→ Your goal
Work out how many lines of the records contain "field". Answer with the number and nothing else.
+--
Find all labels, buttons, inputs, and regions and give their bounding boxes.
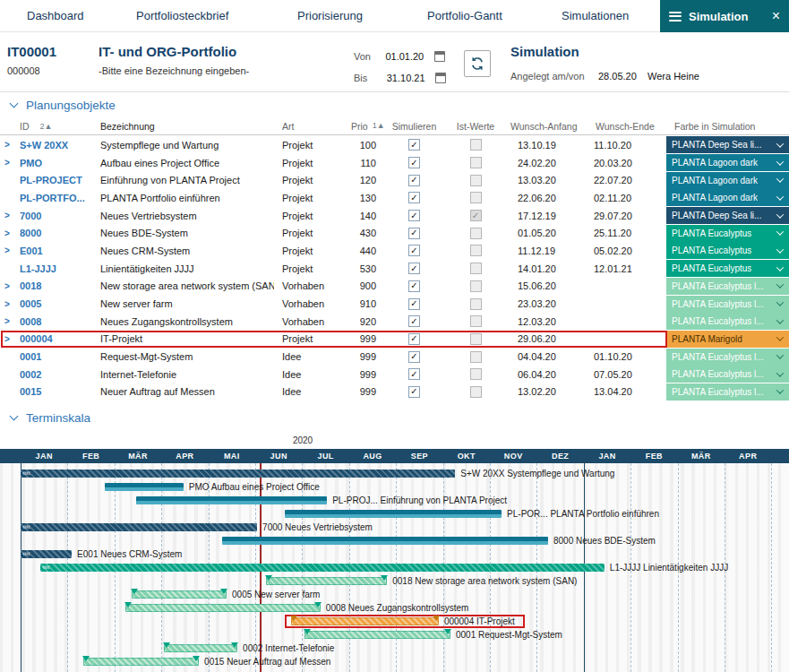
color-select[interactable]: PLANTA Deep Sea li... xyxy=(666,136,789,153)
gantt-bar[interactable] xyxy=(136,496,327,504)
actuals-checkbox[interactable] xyxy=(470,263,482,274)
bis-date-field[interactable]: 31.10.21 xyxy=(387,73,425,83)
color-select[interactable]: PLANTA Lagoon dark xyxy=(666,154,789,171)
simulate-checkbox[interactable]: ✓ xyxy=(408,263,420,274)
tab-portfolio-gantt[interactable]: Portfolio-Gantt xyxy=(427,0,502,32)
actuals-checkbox[interactable] xyxy=(470,386,482,398)
color-select[interactable]: PLANTA Eucalyptus l... xyxy=(666,349,789,366)
col-art[interactable]: Art xyxy=(274,121,344,132)
expand-chevron-icon[interactable]: > xyxy=(0,316,14,326)
simulate-checkbox[interactable]: ✓ xyxy=(408,228,420,239)
col-prio[interactable]: Prio 1▲ xyxy=(344,121,380,132)
tab-simulation-active[interactable]: Simulation × xyxy=(660,0,789,32)
color-select[interactable]: PLANTA Eucalyptus l... xyxy=(666,278,789,295)
actuals-checkbox[interactable] xyxy=(470,298,482,310)
actuals-checkbox[interactable] xyxy=(470,351,482,363)
actuals-checkbox[interactable] xyxy=(470,175,482,186)
row-id[interactable]: S+W 20XX xyxy=(14,140,90,151)
row-id[interactable]: 8000 xyxy=(14,228,90,238)
gantt-bar[interactable]: «« xyxy=(21,523,257,531)
simulate-checkbox[interactable]: ✓ xyxy=(408,315,420,327)
tab-dashboard[interactable]: Dashboard xyxy=(27,0,84,32)
actuals-checkbox[interactable]: ✓ xyxy=(470,210,482,221)
actuals-checkbox[interactable] xyxy=(470,315,482,327)
gantt-bar[interactable] xyxy=(83,658,199,666)
section-planungsobjekte[interactable]: Planungsobjekte xyxy=(0,95,789,115)
col-simulieren[interactable]: Simulieren xyxy=(380,121,449,132)
col-bezeichnung[interactable]: Bezeichnung xyxy=(90,121,274,132)
section-terminskala[interactable]: Terminskala xyxy=(0,408,789,427)
actuals-checkbox[interactable] xyxy=(470,333,482,345)
actuals-checkbox[interactable] xyxy=(470,157,482,168)
simulate-checkbox[interactable]: ✓ xyxy=(408,368,420,380)
color-select[interactable]: PLANTA Deep Sea li... xyxy=(666,207,789,224)
gantt-bar[interactable] xyxy=(164,644,237,652)
row-id[interactable]: 0015 xyxy=(14,386,90,397)
actuals-checkbox[interactable] xyxy=(470,228,482,239)
simulate-checkbox[interactable]: ✓ xyxy=(408,298,420,310)
row-id[interactable]: 7000 xyxy=(14,211,90,221)
gantt-bar[interactable]: «« xyxy=(40,564,605,572)
simulate-checkbox[interactable]: ✓ xyxy=(408,192,420,203)
row-id[interactable]: L1-JJJJ xyxy=(14,263,90,274)
expand-chevron-icon[interactable]: > xyxy=(0,281,14,291)
tab-simulationen[interactable]: Simulationen xyxy=(562,0,629,32)
color-select[interactable]: PLANTA Eucalyptus xyxy=(666,242,789,259)
gantt-bar[interactable] xyxy=(285,510,502,518)
col-id[interactable]: ID 2▲ xyxy=(14,121,90,132)
gantt-bar[interactable] xyxy=(105,483,184,491)
von-date-field[interactable]: 01.01.20 xyxy=(385,51,424,62)
row-id[interactable]: PL-PORTFO... xyxy=(14,193,90,203)
color-select[interactable]: PLANTA Marigold xyxy=(666,331,789,348)
color-select[interactable]: PLANTA Eucalyptus l... xyxy=(666,383,789,401)
row-id[interactable]: 0005 xyxy=(14,298,90,309)
expand-chevron-icon[interactable]: > xyxy=(0,228,14,238)
color-select[interactable]: PLANTA Lagoon dark xyxy=(666,172,789,189)
tab-portfoliosteckbrief[interactable]: Portfoliosteckbrief xyxy=(136,0,228,32)
row-id[interactable]: 0018 xyxy=(14,280,90,291)
actuals-checkbox[interactable] xyxy=(470,192,482,203)
gantt-bar[interactable] xyxy=(125,604,321,612)
expand-chevron-icon[interactable]: > xyxy=(0,140,14,150)
row-id[interactable]: PMO xyxy=(14,158,90,168)
simulate-checkbox[interactable]: ✓ xyxy=(408,210,420,221)
expand-chevron-icon[interactable]: > xyxy=(0,246,14,255)
row-id[interactable]: 000004 xyxy=(14,333,90,344)
calendar-icon[interactable] xyxy=(435,73,446,83)
gantt-bar[interactable]: «« xyxy=(21,470,455,478)
col-wunsch-anfang[interactable]: Wunsch-Anfang xyxy=(502,121,583,132)
gantt-bar[interactable] xyxy=(304,631,450,639)
portfolio-subtitle[interactable]: -Bitte eine Bezeichnung eingeben- xyxy=(99,65,249,76)
actuals-checkbox[interactable] xyxy=(470,139,482,151)
calendar-icon[interactable] xyxy=(434,51,445,62)
col-ist-werte[interactable]: Ist-Werte xyxy=(449,121,502,132)
simulate-checkbox[interactable]: ✓ xyxy=(408,157,420,168)
gantt-bar[interactable] xyxy=(222,537,548,545)
simulate-checkbox[interactable]: ✓ xyxy=(408,351,420,363)
gantt-bar[interactable] xyxy=(291,617,439,625)
col-farbe[interactable]: Farbe in Simulation xyxy=(666,121,789,132)
close-icon[interactable]: × xyxy=(772,9,780,23)
row-id[interactable]: PL-PROJECT xyxy=(14,175,90,185)
simulate-checkbox[interactable]: ✓ xyxy=(408,139,420,151)
row-id[interactable]: E001 xyxy=(14,246,90,256)
color-select[interactable]: PLANTA Eucalyptus l... xyxy=(666,366,789,383)
row-id[interactable]: 0002 xyxy=(14,369,90,380)
simulate-checkbox[interactable]: ✓ xyxy=(408,245,420,256)
refresh-button[interactable] xyxy=(464,50,491,77)
color-select[interactable]: PLANTA Lagoon dark xyxy=(666,189,789,206)
simulate-checkbox[interactable]: ✓ xyxy=(408,175,420,186)
row-id[interactable]: 0008 xyxy=(14,316,90,327)
color-select[interactable]: PLANTA Eucalyptus xyxy=(666,260,789,277)
color-select[interactable]: PLANTA Eucalyptus l... xyxy=(666,313,789,330)
actuals-checkbox[interactable] xyxy=(470,368,482,380)
menu-icon[interactable] xyxy=(669,12,682,22)
actuals-checkbox[interactable] xyxy=(470,280,482,292)
simulate-checkbox[interactable]: ✓ xyxy=(408,333,420,345)
tab-priorisierung[interactable]: Priorisierung xyxy=(297,0,363,32)
color-select[interactable]: PLANTA Eucalyptus xyxy=(666,225,789,242)
expand-chevron-icon[interactable]: > xyxy=(0,299,14,309)
expand-chevron-icon[interactable]: > xyxy=(0,158,14,168)
simulate-checkbox[interactable]: ✓ xyxy=(408,386,420,398)
row-id[interactable]: 0001 xyxy=(14,351,90,362)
+--
→ Your solution
2